§ **Exercise directions**: Reproduce exactly the lines of the material beneath, from the line that contains "Oktabr 2020" to the line that contains "新しく追加されたサイドメニュー「枝豆コーン」「ヨーグル", both included, and no other lines.
═════ Material to process
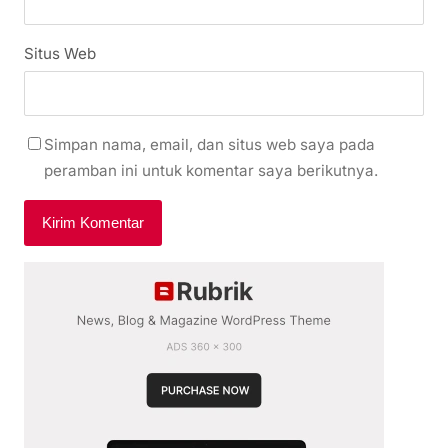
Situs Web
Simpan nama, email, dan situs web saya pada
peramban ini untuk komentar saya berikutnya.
══════════
═════ Material to process
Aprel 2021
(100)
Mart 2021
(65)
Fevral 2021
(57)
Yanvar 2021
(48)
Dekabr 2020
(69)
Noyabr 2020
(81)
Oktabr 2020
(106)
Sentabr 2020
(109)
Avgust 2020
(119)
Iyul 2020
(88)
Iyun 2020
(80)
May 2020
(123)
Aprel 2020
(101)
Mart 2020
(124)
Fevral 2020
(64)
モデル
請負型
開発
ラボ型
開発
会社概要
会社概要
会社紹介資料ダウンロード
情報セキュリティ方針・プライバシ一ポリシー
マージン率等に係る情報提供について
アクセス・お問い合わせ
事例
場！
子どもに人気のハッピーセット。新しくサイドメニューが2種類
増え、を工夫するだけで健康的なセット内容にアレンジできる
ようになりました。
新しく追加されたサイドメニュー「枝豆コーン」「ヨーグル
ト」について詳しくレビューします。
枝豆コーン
══════════
§ **Final answer**:
Oktabr 2020
(106)
Sentabr 2020
(109)
Avgust 2020
(119)
Iyul 2020
(88)
Iyun 2020
(80)
May 2020
(123)
Aprel 2020
(101)
Mart 2020
(124)
Fevral 2020
(64)
モデル
請負型
開発
ラボ型
開発
会社概要
会社概要
会社紹介資料ダウンロード
情報セキュリティ方針・プライバシ一ポリシー
マージン率等に係る情報提供について
アクセス・お問い合わせ
事例
場！
子どもに人気のハッピーセット。新しくサイドメニューが2種類
増え、を工夫するだけで健康的なセット内容にアレンジできる
ようになりました。
新しく追加されたサイドメニュー「枝豆コーン」「ヨーグル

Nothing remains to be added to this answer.